Nicola Fano
A proposito di "Romanzo in bianco e nero"

Romanzo & Storia

Dal fascismo agli Anni di piombo, Delia Morea racconta la parabola di un amore che la grande storia ha costretto a perdere purezza. Una lezione che ancora non abbiamo accettato fino in fondo

C’è molto cinema nel nuovo libro di Delia Morea (Romanzo in bianco e nero, Avagliano editore, 270 pagine, 17 Euro). Non solo perché molti dei protagonisti sono legati tra loro dalla passione (o dal mestiere) del cinema, ma anche perché è costruito mediante un efficace sistema di montaggio parallelo. Siamo a Roma e i medesimi personaggi vengono narrati sia da giovani (negli anni tra l’esplosione rabbiosa e razzista del peggior fascismo e la Seconda guerra mondiale) sia da adulti (alla metà degli anni Settanta dello scorso secolo). I “giovani” sono tre: Marcello, Carlo e Rachele. I due ragazzi si contendono l’amore di Rachele, eterea e vitale adolescente ebrea che le leggi razziali distruggeranno. Carlo, che avrà la meglio nella sfida con l’amico, andrà però subito in guerra, rimanendone tragicamente perduto. Marcello, invece, dopo essersi nascosto per evitare la leva obbligatoria, finirà nelle file dalla Resistenza dove, verremo a sapere, riesce a fare la sua buona parte. Fatto sta che l’amore di Marcello per la giovane amica ebrea si consuma nel tentativo di evitarle di entrare nel girone infernale della discriminazione, della miseria e della conseguente autodistruzione. Non gli riuscirà di aiutarla fino in fondo, anche se, scopriremo alla fine, il loro legame produrrà comunque qualche fondamentale scintilla.

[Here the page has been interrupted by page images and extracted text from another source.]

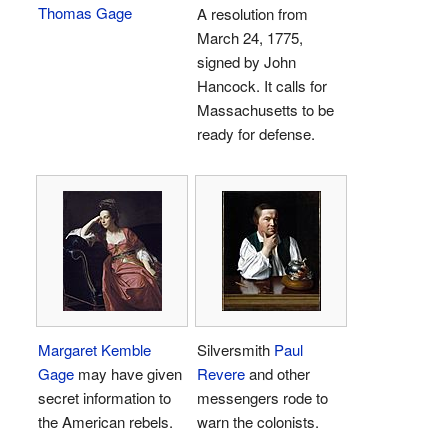
Thomas Gage
A resolution from
March 24, 1775,
signed by John
Hancock. It calls for
Massachusetts to be
ready for defense.
Margaret Kemble
Silversmith
Paul
Gage
may have given
Revere
and other
secret information to
messengers rode to
the American rebels.
warn the colonists.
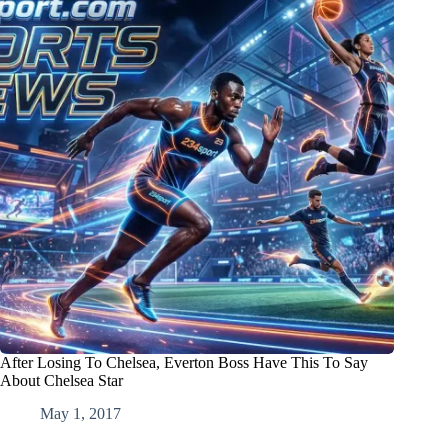
After Losing To Chelsea, Everton Boss Have This To Say
About Chelsea Star
May 1, 2017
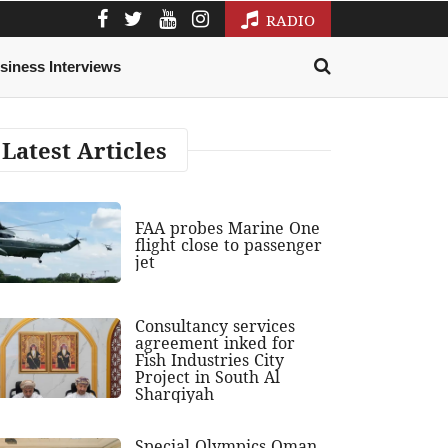
RADIO
siness Interviews
Latest Articles
FAA probes Marine One
flight close to passenger
jet
Consultancy services
agreement inked for
Fish Industries City
Project in South Al
Sharqiyah
Special Olympics Oman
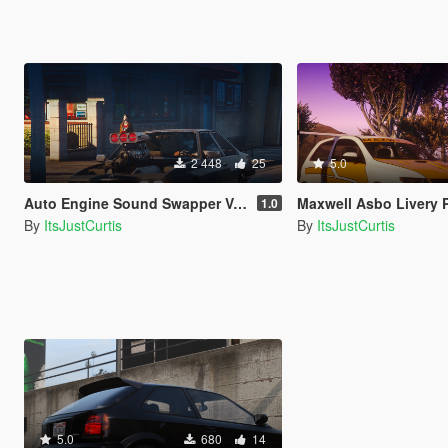
2 448
25
5.0
Auto Engine Sound Swapper Vehicle Files
Maxwell Asbo Livery 
1.0
By
ItsJustCurtis
By
ItsJustCurtis
5.0
680
14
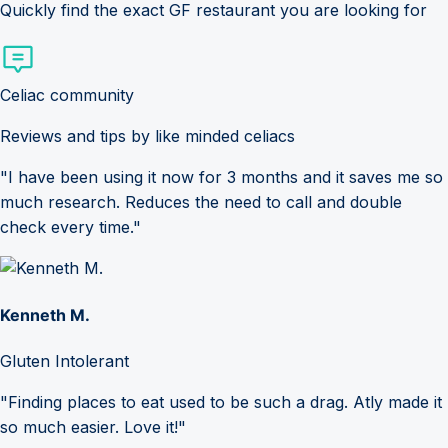
Quickly find the exact GF restaurant you are looking for
Celiac community
Reviews and tips by like minded celiacs
"I have been using it now for 3 months and it saves me so
much research. Reduces the need to call and double
check every time."
Kenneth M.
Gluten Intolerant
"Finding places to eat used to be such a drag. Atly made it
so much easier. Love it!"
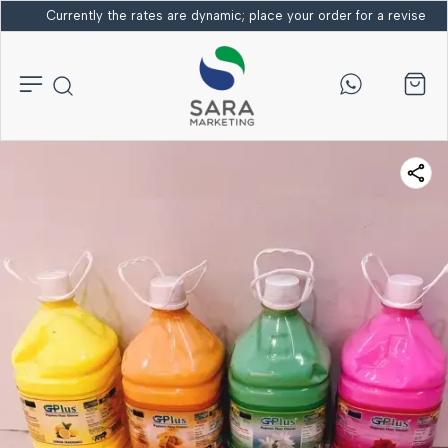
Currently the rates are dynamic; place your order for a revised bi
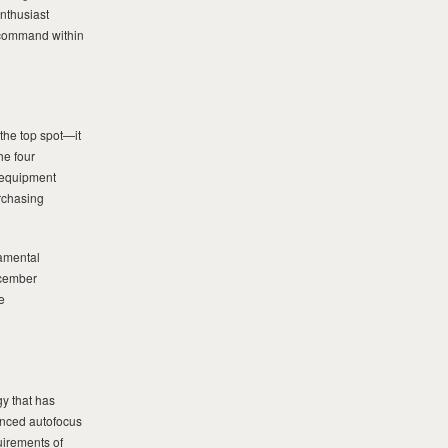
nthusiast
o command within
he top spot—it
he four
 equipment
rchasing
damental
ecember
e
gy that has
anced autofocus
uirements of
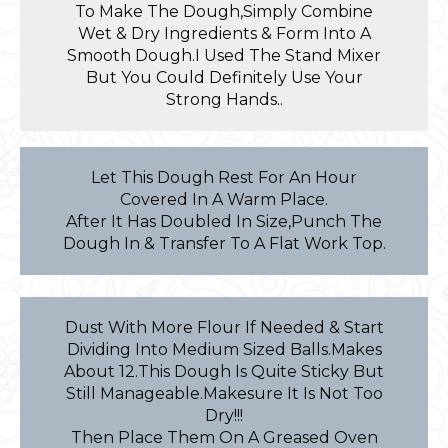
To Make The Dough,Simply Combine
Wet & Dry Ingredients & Form Into A
Smooth Dough.I Used The Stand Mixer
But You Could Definitely Use Your
Strong Hands..
Let This Dough Rest For An Hour
Covered In A Warm Place.
After It Has Doubled In Size,Punch The
Dough In & Transfer To A Flat Work Top.
Dust With More Flour If Needed & Start
Dividing Into Medium Sized Balls.Makes
About 12.This Dough Is Quite Sticky But
Still Manageable.Makesure It Is Not Too
Dry!!!
Then Place Them On A Greased Oven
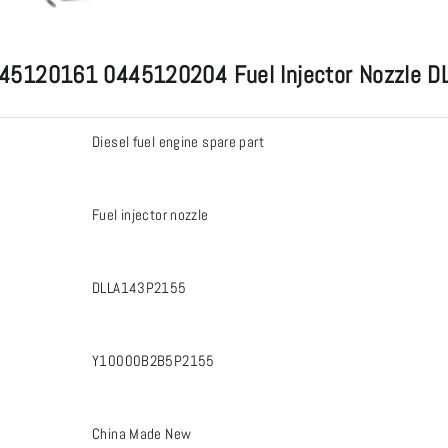
s 0445120161 0445120204 Fuel Injector Nozzl
Diesel fuel engine spare part
Fuel injector nozzle
DLLA143P2155
Y10000B2B5P2155
China Made New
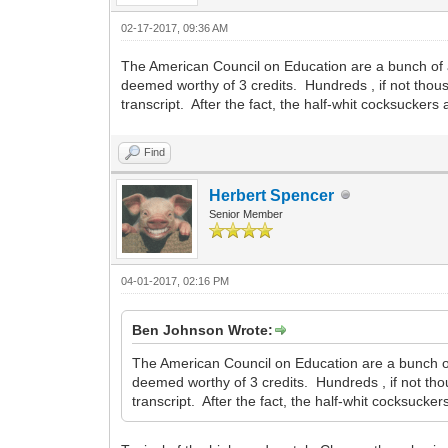
02-17-2017, 09:36 AM
The American Council on Education are a bunch of
deemed worthy of 3 credits. Hundreds , if not thou
transcript. After the fact, the half-whit cocksucker
Find
Herbert Spencer
Senior Member
04-01-2017, 02:16 PM
Ben Johnson Wrote:
The American Council on Education are a bunch o
deemed worthy of 3 credits. Hundreds , if not tho
transcript. After the fact, the half-whit cocksuck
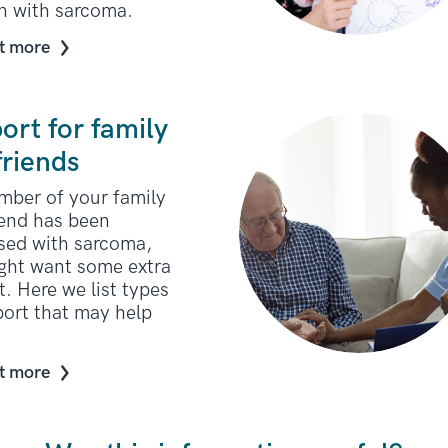
en with sarcoma.
t more
ort for family
friends
ember of your family
iend has been
sed with sarcoma,
ght want some extra
. Here we list types
port that may help
t more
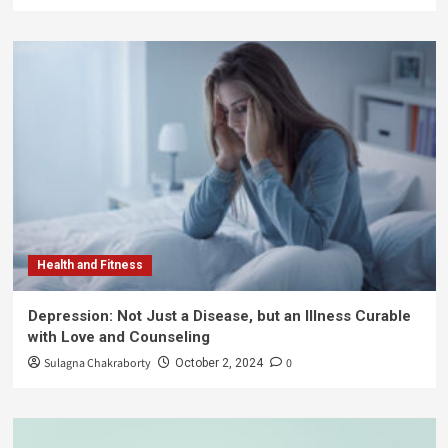
Health and Fitness
Depression: Not Just a Disease, but an Illness Curable
with Love and Counseling
Sulagna Chakraborty
0
October 2, 2024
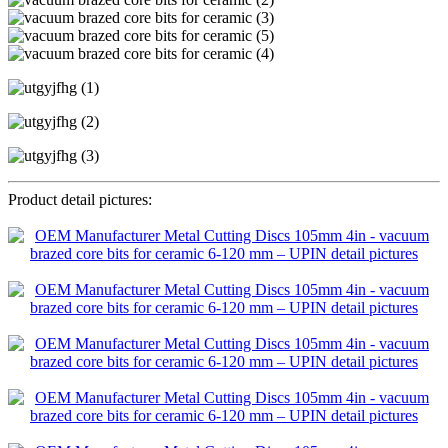
Product detail pictures:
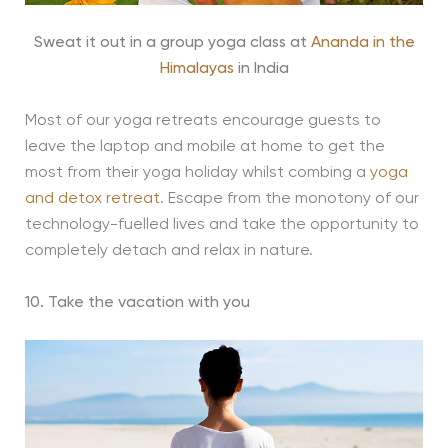
Sweat it out in a group yoga class at
Ananda in the
Himalayas
in India
Most of our yoga retreats encourage guests to
leave the laptop and mobile at home to get the
most from their yoga holiday whilst combing a
yoga
and detox retreat
. Escape from the monotony of our
technology-fuelled lives and take the opportunity to
completely detach and relax in nature.
10. Take the vacation with you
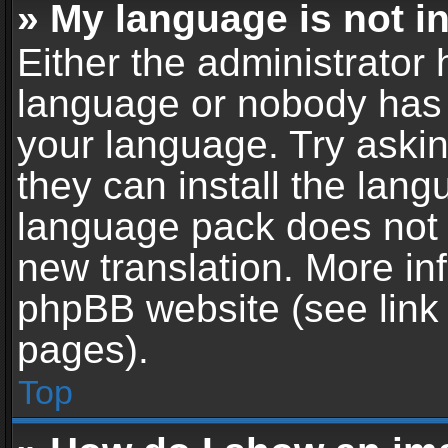
» My language is not in 
Either the administrator 
language or nobody has t
your language. Try askin
they can install the lan
language pack does not ex
new translation. More in
phpBB website (see link 
pages).
Top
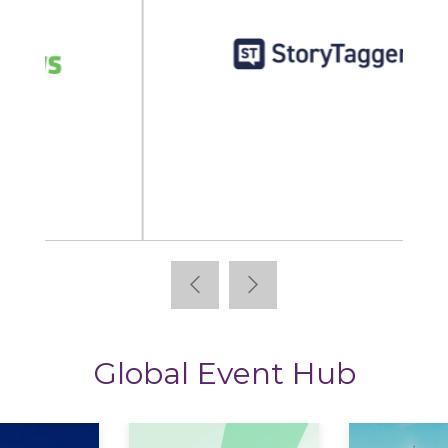
StoryTagger
Global Event Hub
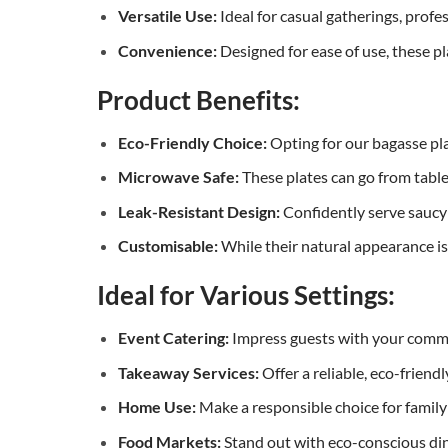
Versatile Use:
Ideal for casual gatherings, profes
Convenience:
Designed for ease of use, these pl
Product Benefits:
Eco-Friendly Choice:
Opting for our bagasse pl
Microwave Safe:
These plates can go from table
Leak-Resistant Design:
Confidently serve saucy 
Customisable:
While their natural appearance is
Ideal for Various Settings:
Event Catering:
Impress guests with your commi
Takeaway Services:
Offer a reliable, eco-friend
Home Use:
Make a responsible choice for family 
Food Markets:
Stand out with eco-conscious din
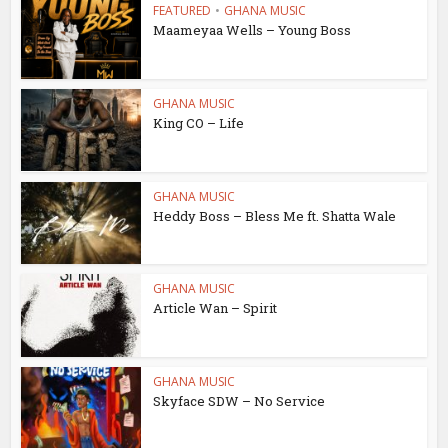
FEATURED
•
GHANA MUSIC
Maameyaa Wells – Young Boss
GHANA MUSIC
King CO – Life
GHANA MUSIC
Heddy Boss – Bless Me ft. Shatta Wale
GHANA MUSIC
Article Wan – Spirit
GHANA MUSIC
Skyface SDW – No Service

Marcello e Rachele li ritroviamo adulti, scorticati dalla vita (qualche tratto lo ricostruiremo grazie ai rispettivi, avari ricordi), soli e dolenti, rimessi in collegamento da una ragazza bella e vitale (figlioccia di Rachele) che sarà allieva di Marcello, ormai affermato professore universitario di storia del cinema. Ma le due vicende che qui si sono abbozzate rapidamente, nel romanzo ovviamente procedono seguendo un avvincente ritmo sincopato, grazie a quel montaggio parallelo di cui si diceva, disvelando la storia pubblica e privata lentamente, poco alla volta. Sì, perché in questo romanzo di Delia Morea (non a caso definito nel titolo “in bianco e nero”) la Storia è alla fin fine la vera protagonista: è lei a prima a distruggere le persone e i loro sentimenti, poi a metterli alla prova illudendoli: il fascismo, la guerra e i primi Anni di piombo non restano solo sullo sfondo ma si ergono a manovratori dei destini dei personaggi, qualcosa contro cui la loro volontà va a cozzare senza mai riuscire a ragione di sé. Il conflitto tra volontà e destino, anzi, è il vero tema del romanzo. E un inatteso colpo di scena finale lo dimostrerà ulteriormente.

Ma è proprio il cinema a riallacciare i fili, ossia a mettere d’accordo caso e ragione: la giovane allieva di Marcello cercherà di confezionare una tesi di laurea su Le porte del cielo di Vittorio De Sica, il film al quale Marcello e Rachele avevano (quasi) lavorato come comparse, proprio mentre Roma abdicava alla sua umanità profonda, in quel tragicamente celebre 16 ottobre 1943 quando nazisti e fascisti insieme affondarono le proprie unghie infette sulla città con la deportazione degli ebrei del ghetto. Operazione nella quale Rachele, ovviamente, perde ogni definitivo contatto con la vita e i propri affetti.

Insomma, la narrazione di Delia Morea procede spedita al cuore di una umanità difficile da riaccendere: la ferita non può essere rimarginata, sembra dirci l’autrice. E, del resto, la lacerazione dell’Olocausto resta uno spartiacque dell’umanità, dopo di che ogni orrore è parso giustificabile e nessun sentimento ha più riconquistato purezza. Proprio come l’amore mancato tra Marcello e Rachele, nella primavera della Roma del 1938 che era solo il tramonto della Storia.